I also think there is a streak of belligerent, passive-aggressive nonconformism, which also probably cross-pollinates with Paul supporters.

Western Chauvinist
Joined
Dec '10
Western Chauvinist

I can certainly see why black people find the Confederate flag offensive. And perhaps that's the point. Someone flying it may wish to express some solidarity with or romantic notions about historical Southern culture apart from slavery, but he also knows he's blocking himself off from civil relationships with people who don't share his mindset.
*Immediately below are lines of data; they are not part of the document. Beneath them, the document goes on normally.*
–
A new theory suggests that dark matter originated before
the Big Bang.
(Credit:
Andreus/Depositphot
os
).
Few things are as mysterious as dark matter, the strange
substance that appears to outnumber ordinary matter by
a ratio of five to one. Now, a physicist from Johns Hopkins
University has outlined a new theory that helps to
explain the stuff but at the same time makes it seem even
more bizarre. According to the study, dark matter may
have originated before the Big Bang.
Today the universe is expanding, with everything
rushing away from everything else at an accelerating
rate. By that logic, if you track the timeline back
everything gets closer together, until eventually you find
It begs the question, is the Gadsden flag performing the same function as a totem for the Tea Party?

paulebe
Joined
Dec '10
paulebe

Based on having been raised in the south (Florida) in the twilight stages of desegregation (my Jr. High School had been the former "colored" school), I have vague memories of some of the "rednecks" mouthing racist sentiments they were likely getting from home. There was an equal and just as repugnant strain of it from black kids, too.Now days, when I see a Confederate flag flying, I think more of the underlying question of federalism and state's rights. My recent experience with family members who are active in the Paul campaign and larger movement tells me that they look at the Confederacy as the ultimate extension of a return to a severely limited national government and a return to the states being more politically important and powerful. The US Constitution, I believe, would agree with that sentiment.

2Evil4U
Joined
May '11
2Evil4U

Ron Paul supporters are the reason I will never vote for Ron Paul.

EJHill
Joined
May '10
EJHill
etoiledunord:...at some point the Viking helmet stopped being the symbol of rape and pillage.
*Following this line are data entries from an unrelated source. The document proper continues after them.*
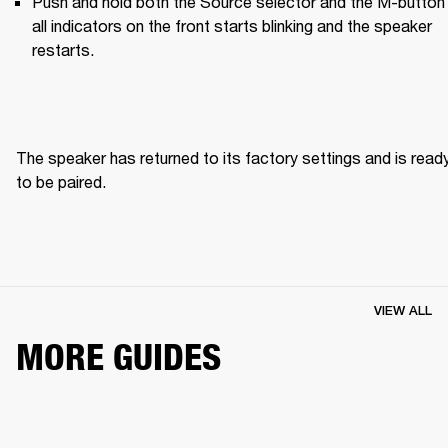
Push and hold both the Source selector and the M-button u
all indicators on the front starts blinking and the speaker 
restarts.
The speaker has returned to its factory settings and is ready
to be paired. 
VIEW ALL
MORE GUIDES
That's alright. The Minnesota legislature has just refused to fund a new football stadium so maybe the Vikings can change their name when they move to Los Angeles after the next NFL season.

Leslie Watkins
Joined
Sep '10
Leslie Watkins
Western Chauvinist: It begs the question, is the Gadsden flag performing the same function as a totem for the Tea Party? · 16 minutes ago

Great point, WC. I think the Gadsden flag is considered bigoted by those who reflexively dislike the Tea Party. But in this case, they're the potential bigots, given the Gadsden flag's historical association with freedom from tyranny, not the freedom to retain slavery.

Mama Toad
Joined
Feb '11
Mama Toad

The only bumper stickered Ron Paul supporters I know are most decidedly not confederate-flag wavers. They are kind of progressive, anti-war, homeschooling, chicken-raising, Victory-garden-growing, information technology lecturers at a local college. His is a broad coalition?

BlueAnt
Joined
Aug '10
BlueAnt
paulebe: My recent experience with family members who are active in the Paul campaign and larger movement tells me that they look at the Confederacy as the ultimate extension of a return to a severely limited national government and a return to the states being more politically important and powerful. The US Constitution, I believe, would agree with that sentiment.
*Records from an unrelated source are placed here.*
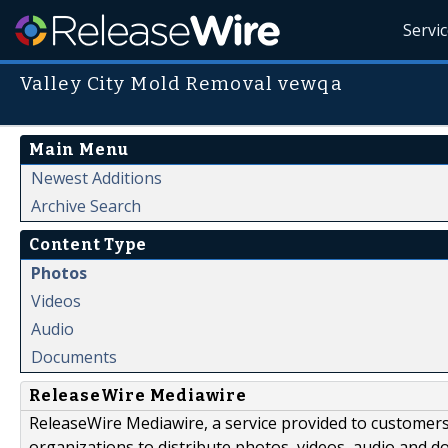
Servi
Valley City Mold Removal vewqa
Main Menu
Newest Additions
Archive Search
Content Type
Photos
Videos
Audio
Documents
ReleaseWire Mediawire
ReleaseWire Mediawire, a service provided to customer
organizations to distribute photos, videos, audio and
I agree this is probably the meaning it carries for most Ron Paul supporters.

There is a significant chunk of libertarian theory around the idea of state-level nullification as a check on oppressive centralized government, with convincing arguments that even the Founders held this view.  Tom Woods presents it as Thomas Jefferson's "bulwark against tyranny", enacted by a free people through the proxy of their state governments. (Summary here, longer interview at the bottom.)  South Carolina famously nullified federal power under Andrew Jackson over high tariffs.

Federalism and state's rights are a big aspect of this; secession becomes the ultimate veto against federal oppression--nullification writ large.  Arguably, without the right to secede, one can not have true liberty because that eliminates the right of free association at its most fundamental level.

Fricosis Guy
Joined
Jun '11
Fricosis Guy

From the dimensions it looks like an Army of Northern Virginia battle flag, so at least they show some sense of place.  However, I don't get Old Dominion libertarians who fetishize the Confederacy:

  1. Which tenet of libertarianism endorses state-sanctioned enslavement of other humans?
  2. How was the War anything but a disaster for Virginia? It  became a main battleground and was dismembered during a war it reluctantly -- and foolishly -- was sucked into after Fort Sumter.